RESEARCH ARTICLE
Niacin Modulates Pro-inflammatory Cytokine Secretion. A Potential Mechanism Involved in its Anti-atherosclerotic Effect
Pedro Saul Lipszyca, Graciela Alicia Cremaschib, María Zorrilla Zubiletea, Maria Laura Aón Bertolinoc, Francisco Capanic, Ana Maria Genaroa, b, *, Miriam Ruth Walda, b, *
Article Information
Identifiers and Pagination:
Year: 2013Volume: 7
First Page: 90
Last Page: 98
Publisher ID: TOCMJ-7-90
DOI: 10.2174/1874192401307010090
Article History:
Received Date: 15/4/2013Revision Received Date: 18/5/2013
Acceptance Date: 20/5/2013
Electronic publication date: 20 /9/2013
Collection year: 2013

open-access license: This is an open access article licensed under the terms of the Creative Commons Attribution Non-Commercial License (http://creativecommons.org/licenses/by-nc/3.0/) which permits unrestricted, non-commercial use, distribution and reproduction in any medium, provided the work is properly cited.
Abstract
The pathogenesis of atherosclerosis includes the assignment of a critical role to cells of the monocyte/macrophage lineage and to pro-inflammatory cytokines.

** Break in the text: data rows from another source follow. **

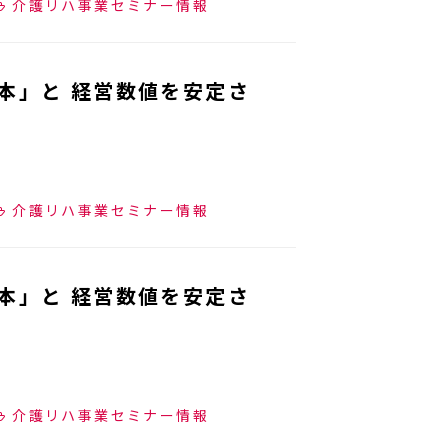
介護リハ事業セミナー情報
本」と 経営数値を安定さ
介護リハ事業セミナー情報
本」と 経営数値を安定さ
介護リハ事業セミナー情報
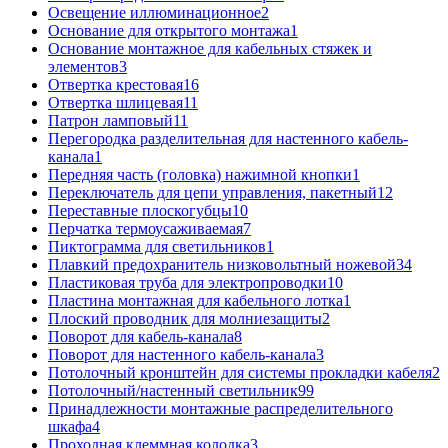
Освещение иллюминационное
2
Основание для открытого монтажа
1
Основание монтажное для кабельных стяжек и
элементов
3
Отвертка крестовая
16
Отвертка шлицевая
11
Патрон ламповый
11
Перегородка разделительная для настенного кабель-
канала
1
Передняя часть (головка) нажимной кнопки
1
Переключатель для цепи управления, пакетный
12
Переставные плоскогубцы
10
Перчатка термоусаживаемая
7
Пиктограмма для светильников
1
Плавкий предохранитель низковольтный ножевой
34
Пластиковая труба для электропроводки
10
Пластина монтажная для кабельного лотка
1
Плоский проводник для молниезащиты
2
Поворот для кабель-канала
8
Поворот для настенного кабель-канала
3
Потолочный кронштейн для системы прокладки кабеля
2
Потолочный/настенный светильник
99
Принадлежности монтажные распределительного
шкафа
4
Проходная клеммная колодка
3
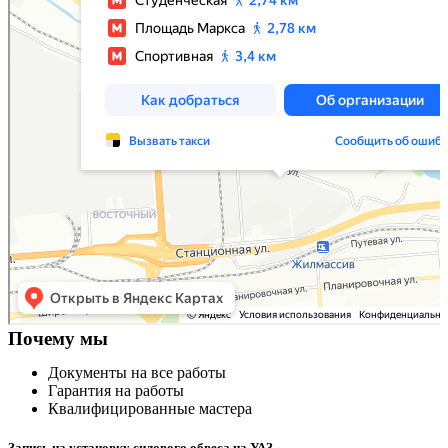
Почему мы
Документы на все работы
Гарантия на работы
Квалифицированные мастера
Запись на установку силового обвеса на УАЗ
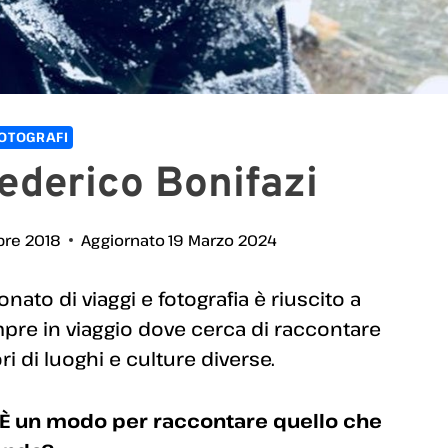
OTOGRAFI
Federico Bonifazi
re 2018
Aggiornato
19 Marzo 2024
nato di viaggi e fotografia è riuscito a
mpre in viaggio dove cerca di raccontare
ri di luoghi e culture diverse.
e? È un modo per raccontare quello che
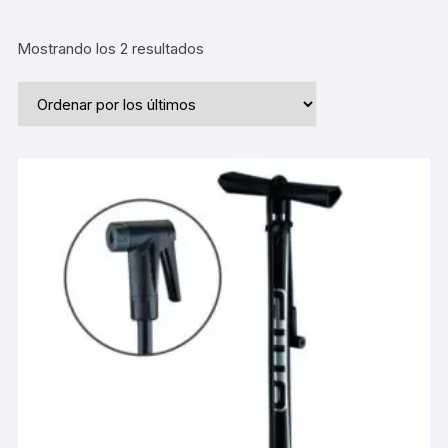
Ordenado
Mostrando los 2 resultados
por
los
últimos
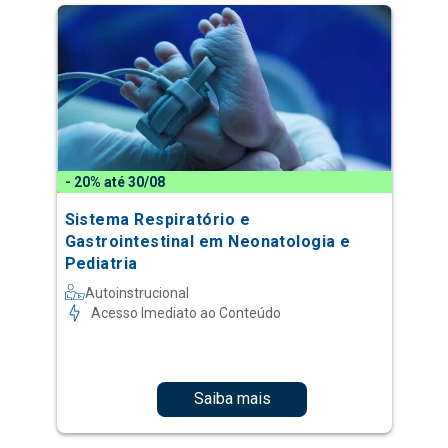
- 20% até 30/08
Sistema Respiratório e
Gastrointestinal em Neonatologia e
Pediatria
Autoinstrucional
Acesso Imediato ao Conteúdo
Saiba mais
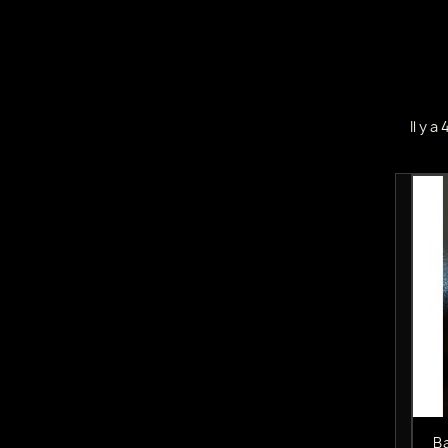
Il y a
B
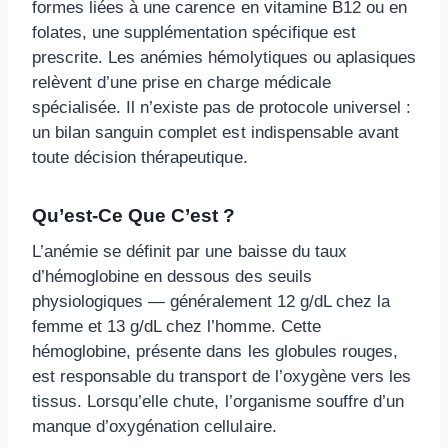
formes liées à une carence en vitamine B12 ou en
folates, une supplémentation spécifique est
prescrite. Les anémies hémolytiques ou aplasiques
relèvent d’une prise en charge médicale
spécialisée. Il n’existe pas de protocole universel :
un bilan sanguin complet est indispensable avant
toute décision thérapeutique.
Qu’est-Ce Que C’est ?
L’anémie se définit par une baisse du taux
d’hémoglobine en dessous des seuils
physiologiques — généralement 12 g/dL chez la
femme et 13 g/dL chez l’homme. Cette
hémoglobine, présente dans les globules rouges,
est responsable du transport de l’oxygène vers les
tissus. Lorsqu’elle chute, l’organisme souffre d’un
manque d’oxygénation cellulaire.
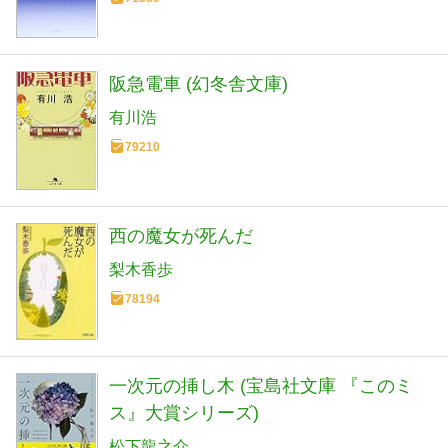
阪急電車 (幻冬舎文庫)
有川浩
79210
西の魔女が死んだ
梨木香歩
78194
一次元の挿し木 (宝島社文庫 『このミ
ス』大賞シリーズ)
松下龍之介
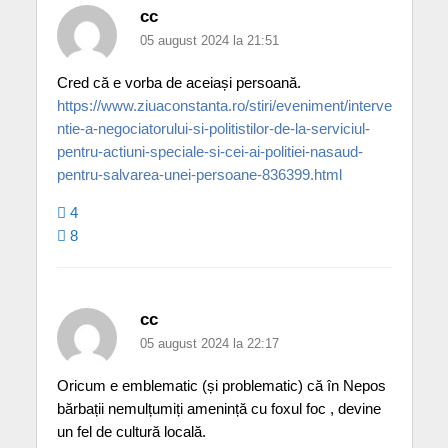
cc
05 august 2024 la 21:51
Cred că e vorba de aceiași persoană.
https://www.ziuaconstanta.ro/stiri/eveniment/interve
ntie-a-negociatorului-si-politistilor-de-la-serviciul-
pentru-actiuni-speciale-si-cei-ai-politiei-nasaud-
pentru-salvarea-unei-persoane-836399.html
4
8
cc
05 august 2024 la 22:17
Oricum e emblematic (și problematic) că în Nepos
bărbații nemulțumiți amenință cu foxul foc , devine
un fel de cultură locală.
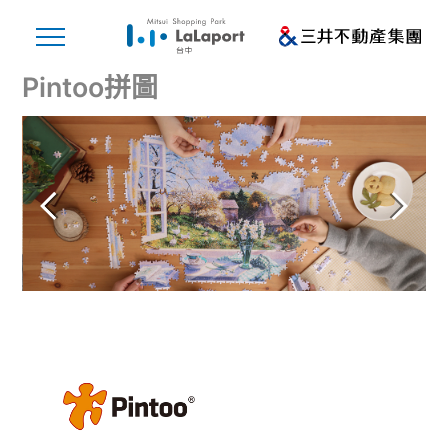
Pintoo拼圖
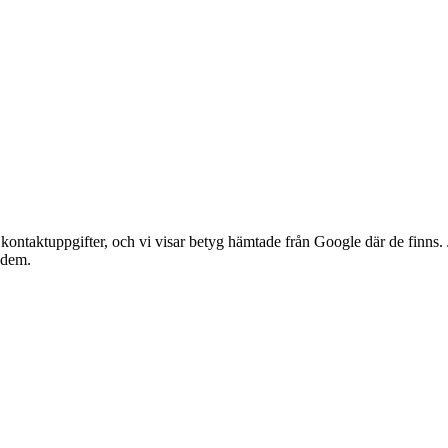
ntaktuppgifter, och vi visar betyg hämtade från Google där de finns. Jä
r dem.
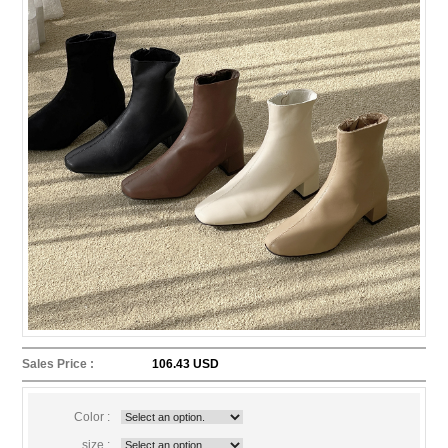
Sales Price :
106.43 USD
Color :
size :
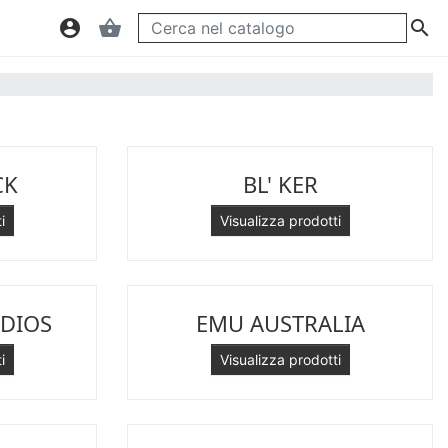
account_circle
shopping_basket

CK
BL' KER
i
Visualizza prodotti
DIOS
EMU AUSTRALIA
i
Visualizza prodotti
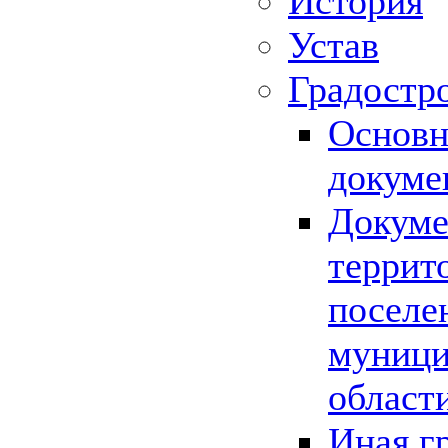
История
Устав
Градостр
Основн
докуме
Докуме
террит
поселе
муници
област
Иная г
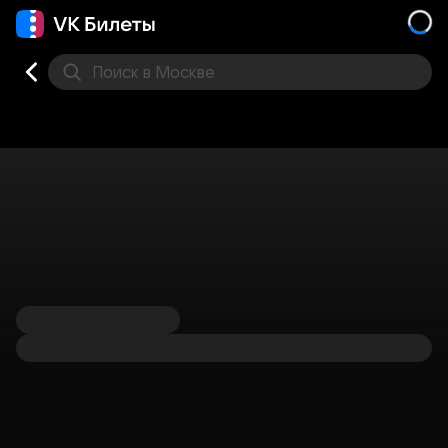
Поиск
в Москве
Места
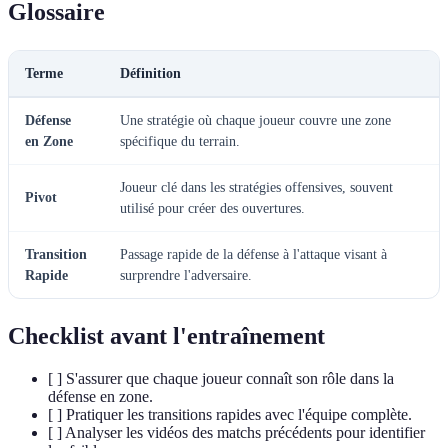
Glossaire
Terme
Définition
Défense
Une stratégie où chaque joueur couvre une zone
en Zone
spécifique du terrain.
Joueur clé dans les stratégies offensives, souvent
Pivot
utilisé pour créer des ouvertures.
Transition
Passage rapide de la défense à l'attaque visant à
Rapide
surprendre l'adversaire.
Checklist avant l'entraînement
[ ] S'assurer que chaque joueur connaît son rôle dans la
défense en zone.
[ ] Pratiquer les transitions rapides avec l'équipe complète.
[ ] Analyser les vidéos des matchs précédents pour identifier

Niacin is known to improve lipid metabolism and to produce beneficial modification of cardiovascular risk factors. The aim of this work was to investigate if Niacin is able to modulate pro-inflammatory cytokine production in macrophages in a murine model of atherosclerosis. For this purpose C57Bl/6J mice fed with atherogenic diet (AGD) or with conventional chow diet were used. The AGD group showed an increase in body weight and in total plasma cholesterol, with no differences in triglyceride or HDL levels. Lesions in arterial walls were observed. The characterization of Niacin receptor showed an increase in the receptor number of macrophages from the AGD group. Macrophages from control and AGD animals treated in vitro with an inflammatory stimulus showed elevated levels of IL-6, IL-1 and TNF-α, that were even higher in macrophages from AGD mice. Niacin was able to decrease the production of pro-inflammatory cytokines in stimulated macrophages. Similar effect of Niacin was observed in an in vivo model of inflammation. These results show an attenuating inflammatory mechanism for this therapeutic agent and would point out its potential action in plaque stabilization and in the prevention of atherosclerosis progression. Furthermore, the present results provide the basis for future studies on the potential contribution of Niacin to anti-inflammatory therapies.